(Entries taken from a collection)
•••

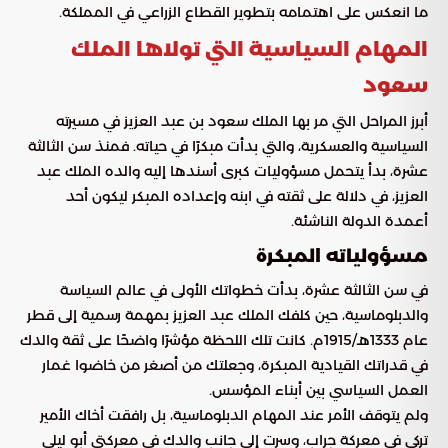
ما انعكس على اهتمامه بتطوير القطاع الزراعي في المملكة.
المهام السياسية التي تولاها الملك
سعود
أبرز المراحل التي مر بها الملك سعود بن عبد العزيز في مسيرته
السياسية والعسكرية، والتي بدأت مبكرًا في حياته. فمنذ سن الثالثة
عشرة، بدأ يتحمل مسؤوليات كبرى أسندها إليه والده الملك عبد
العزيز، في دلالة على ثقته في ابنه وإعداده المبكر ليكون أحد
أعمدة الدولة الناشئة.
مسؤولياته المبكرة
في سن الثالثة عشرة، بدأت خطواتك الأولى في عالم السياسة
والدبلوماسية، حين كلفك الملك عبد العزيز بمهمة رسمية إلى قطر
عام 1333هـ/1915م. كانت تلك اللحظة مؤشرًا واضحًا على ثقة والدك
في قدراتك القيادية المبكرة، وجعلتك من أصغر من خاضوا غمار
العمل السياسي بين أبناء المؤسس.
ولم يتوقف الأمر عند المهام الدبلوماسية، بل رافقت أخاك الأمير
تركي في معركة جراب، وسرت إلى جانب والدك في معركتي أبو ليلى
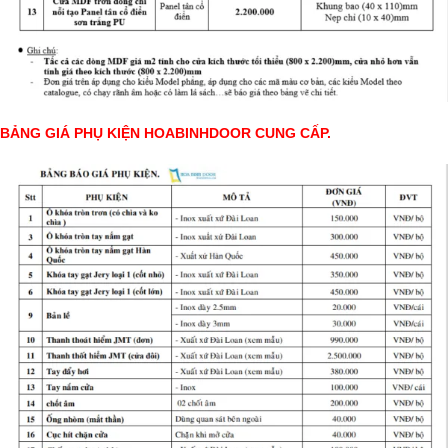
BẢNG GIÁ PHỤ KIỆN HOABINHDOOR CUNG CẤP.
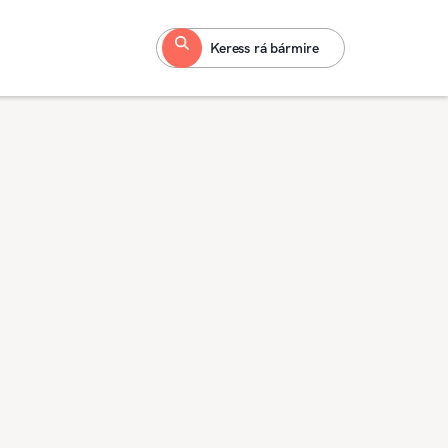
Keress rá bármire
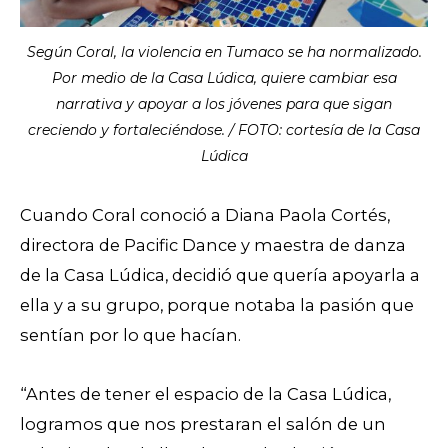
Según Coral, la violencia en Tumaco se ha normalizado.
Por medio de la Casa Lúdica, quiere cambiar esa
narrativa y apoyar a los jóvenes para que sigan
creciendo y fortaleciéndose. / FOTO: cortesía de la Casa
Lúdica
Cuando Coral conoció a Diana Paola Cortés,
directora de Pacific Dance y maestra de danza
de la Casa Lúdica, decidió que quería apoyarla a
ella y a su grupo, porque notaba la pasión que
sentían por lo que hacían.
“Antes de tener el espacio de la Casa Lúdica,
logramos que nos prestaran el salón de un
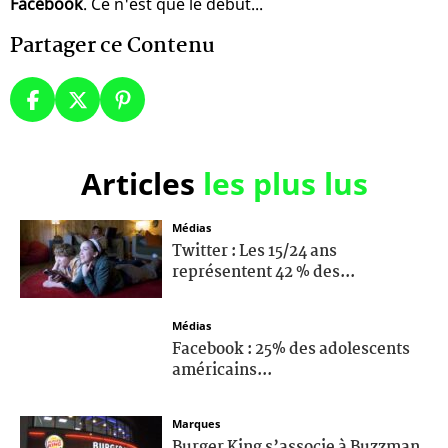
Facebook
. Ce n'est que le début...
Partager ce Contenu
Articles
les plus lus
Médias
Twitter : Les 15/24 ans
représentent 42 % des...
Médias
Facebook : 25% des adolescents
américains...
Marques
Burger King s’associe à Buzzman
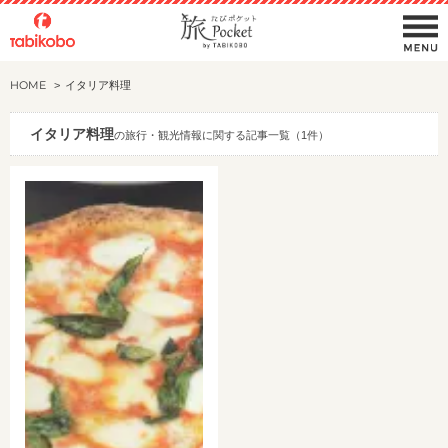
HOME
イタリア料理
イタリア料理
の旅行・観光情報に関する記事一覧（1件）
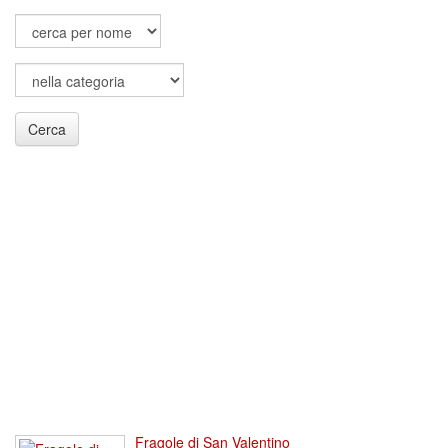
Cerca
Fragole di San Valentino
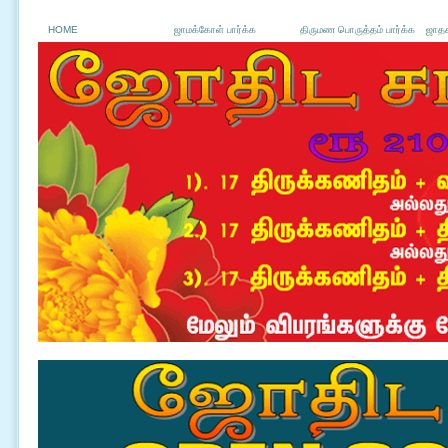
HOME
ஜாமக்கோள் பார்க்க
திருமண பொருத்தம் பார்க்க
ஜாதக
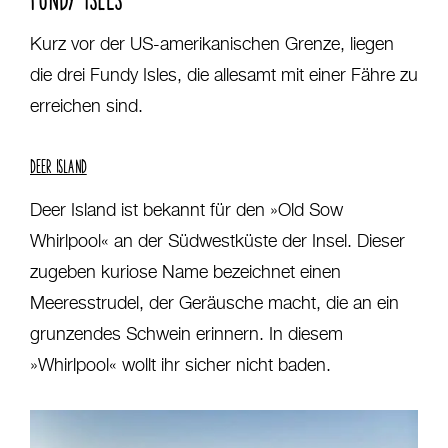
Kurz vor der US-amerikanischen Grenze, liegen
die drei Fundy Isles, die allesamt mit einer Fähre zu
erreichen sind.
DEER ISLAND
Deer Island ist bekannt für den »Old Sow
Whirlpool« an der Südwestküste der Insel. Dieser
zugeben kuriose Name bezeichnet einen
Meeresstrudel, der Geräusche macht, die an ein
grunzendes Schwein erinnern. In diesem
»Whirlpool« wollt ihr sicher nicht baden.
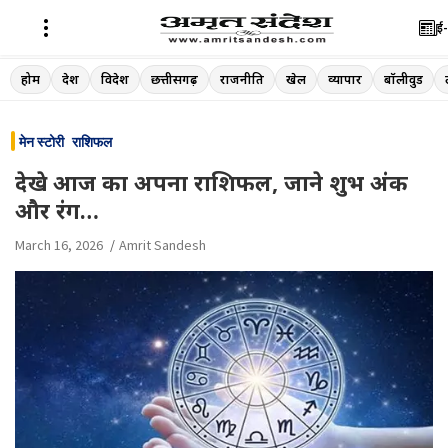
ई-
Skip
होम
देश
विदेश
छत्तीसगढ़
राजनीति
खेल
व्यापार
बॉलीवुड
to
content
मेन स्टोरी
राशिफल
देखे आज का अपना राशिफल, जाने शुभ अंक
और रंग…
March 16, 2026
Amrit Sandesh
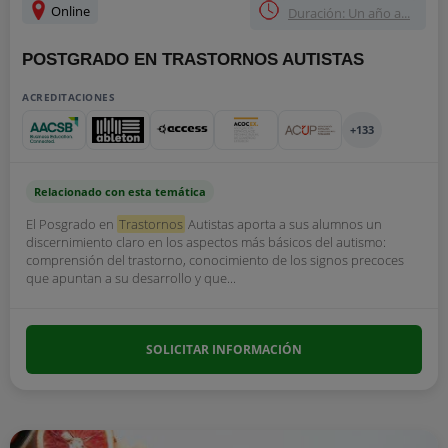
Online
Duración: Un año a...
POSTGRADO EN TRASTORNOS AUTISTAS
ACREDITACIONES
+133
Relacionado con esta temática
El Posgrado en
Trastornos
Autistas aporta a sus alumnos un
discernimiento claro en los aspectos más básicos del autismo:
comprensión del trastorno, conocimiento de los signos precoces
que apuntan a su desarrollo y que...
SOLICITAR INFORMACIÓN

•••

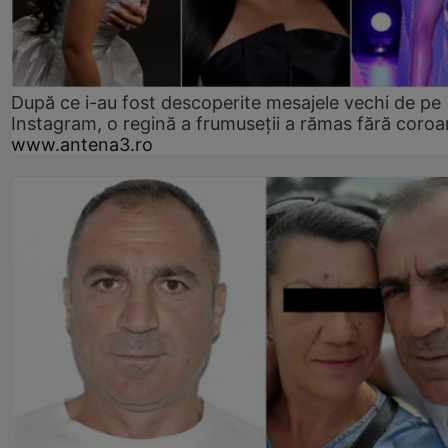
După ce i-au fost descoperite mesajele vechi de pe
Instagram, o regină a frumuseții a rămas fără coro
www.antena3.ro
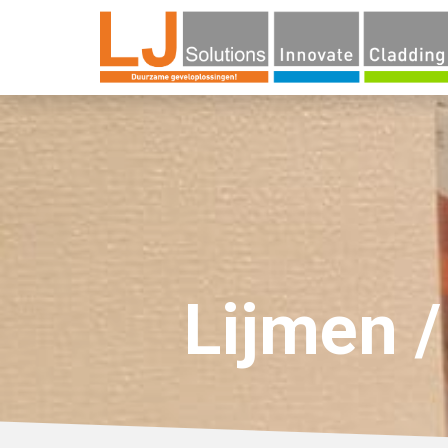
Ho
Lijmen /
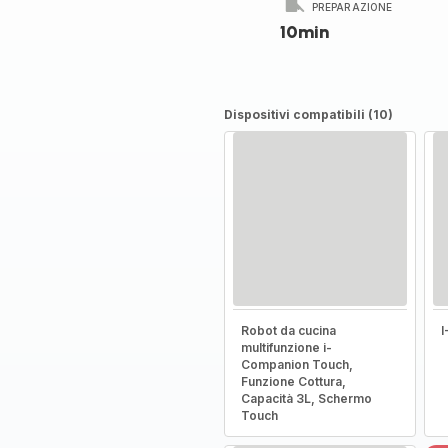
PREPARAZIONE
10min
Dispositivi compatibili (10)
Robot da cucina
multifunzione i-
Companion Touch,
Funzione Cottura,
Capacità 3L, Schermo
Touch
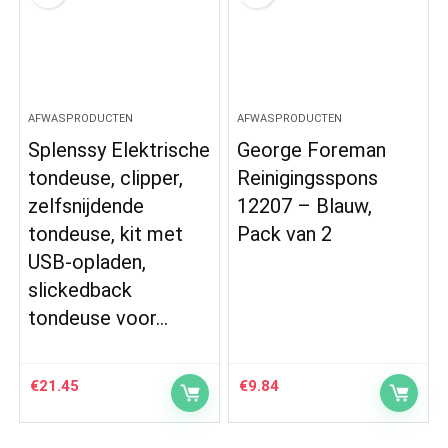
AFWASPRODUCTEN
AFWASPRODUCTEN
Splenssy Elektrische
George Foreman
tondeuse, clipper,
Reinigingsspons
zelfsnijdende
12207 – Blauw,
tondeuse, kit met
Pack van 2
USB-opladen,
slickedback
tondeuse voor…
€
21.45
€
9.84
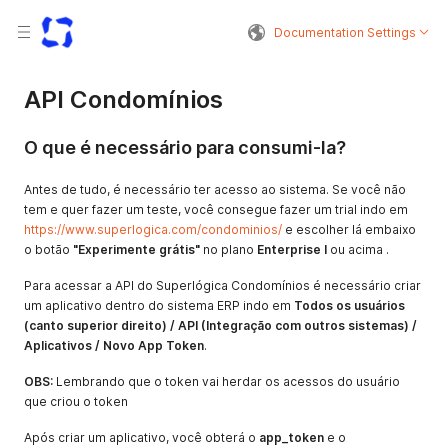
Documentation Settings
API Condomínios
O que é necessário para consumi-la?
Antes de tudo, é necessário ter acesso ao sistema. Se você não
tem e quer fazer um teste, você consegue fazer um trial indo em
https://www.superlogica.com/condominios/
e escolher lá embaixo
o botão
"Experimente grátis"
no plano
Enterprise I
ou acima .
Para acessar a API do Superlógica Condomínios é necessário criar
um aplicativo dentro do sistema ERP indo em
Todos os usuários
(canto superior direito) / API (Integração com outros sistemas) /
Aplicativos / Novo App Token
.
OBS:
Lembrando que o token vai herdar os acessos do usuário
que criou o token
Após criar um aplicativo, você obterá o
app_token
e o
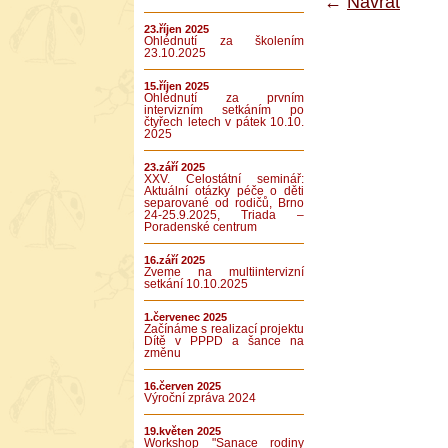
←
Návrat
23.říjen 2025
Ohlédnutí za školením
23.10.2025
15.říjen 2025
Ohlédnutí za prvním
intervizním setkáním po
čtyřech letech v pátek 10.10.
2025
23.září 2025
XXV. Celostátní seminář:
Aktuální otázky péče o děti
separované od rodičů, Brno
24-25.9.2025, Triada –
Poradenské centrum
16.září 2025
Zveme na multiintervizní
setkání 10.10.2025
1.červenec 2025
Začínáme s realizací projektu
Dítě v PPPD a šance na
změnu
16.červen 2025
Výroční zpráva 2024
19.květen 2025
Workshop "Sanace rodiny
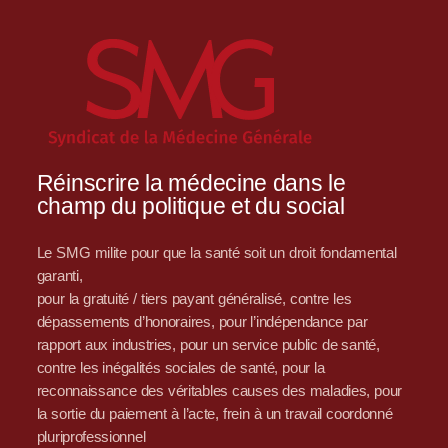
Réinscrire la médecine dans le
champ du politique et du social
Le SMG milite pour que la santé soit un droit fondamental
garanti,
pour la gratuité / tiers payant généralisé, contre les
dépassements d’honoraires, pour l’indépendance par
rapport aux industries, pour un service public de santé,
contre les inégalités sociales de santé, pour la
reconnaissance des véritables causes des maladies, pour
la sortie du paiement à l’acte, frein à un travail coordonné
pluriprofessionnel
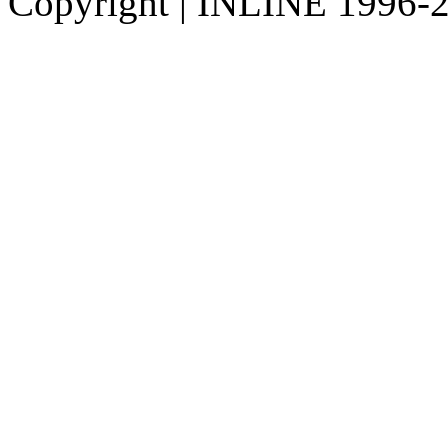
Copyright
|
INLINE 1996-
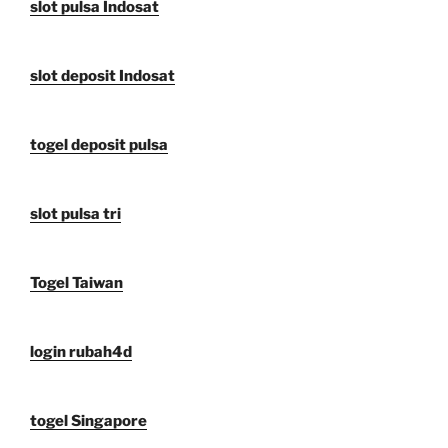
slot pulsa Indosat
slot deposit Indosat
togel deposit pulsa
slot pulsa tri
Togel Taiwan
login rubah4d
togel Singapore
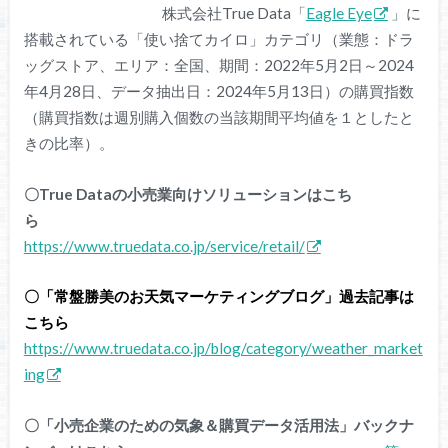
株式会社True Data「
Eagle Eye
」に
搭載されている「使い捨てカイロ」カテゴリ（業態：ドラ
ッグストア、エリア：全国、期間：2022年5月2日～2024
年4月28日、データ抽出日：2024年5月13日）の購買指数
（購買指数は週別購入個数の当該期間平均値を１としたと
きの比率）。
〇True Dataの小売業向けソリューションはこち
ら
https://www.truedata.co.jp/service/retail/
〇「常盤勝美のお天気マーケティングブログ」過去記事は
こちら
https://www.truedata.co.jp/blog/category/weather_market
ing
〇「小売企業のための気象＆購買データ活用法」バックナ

•••

### TASK REQUIREMENTS:
Above are the records. Print exactly, and only, the lines from the line with "ما انعكس على" to the line with "العمل السياسي بين أبناء المؤسس.", both inclusive.

### SOLUTION TO THE PROBLEM:
ما انعكس على اهتمامه بتطوير القطاع الزراعي في المملكة.
المهام السياسية التي تولاها الملك
سعود
أبرز المراحل التي مر بها الملك سعود بن عبد العزيز في مسيرته
السياسية والعسكرية، والتي بدأت مبكرًا في حياته. فمنذ سن الثالثة
عشرة، بدأ يتحمل مسؤوليات كبرى أسندها إليه والده الملك عبد
العزيز، في دلالة على ثقته في ابنه وإعداده المبكر ليكون أحد
أعمدة الدولة الناشئة.
مسؤولياته المبكرة
في سن الثالثة عشرة، بدأت خطواتك الأولى في عالم السياسة
والدبلوماسية، حين كلفك الملك عبد العزيز بمهمة رسمية إلى قطر
عام 1333هـ/1915م. كانت تلك اللحظة مؤشرًا واضحًا على ثقة والدك
في قدراتك القيادية المبكرة، وجعلتك من أصغر من خاضوا غمار
العمل السياسي بين أبناء المؤسس.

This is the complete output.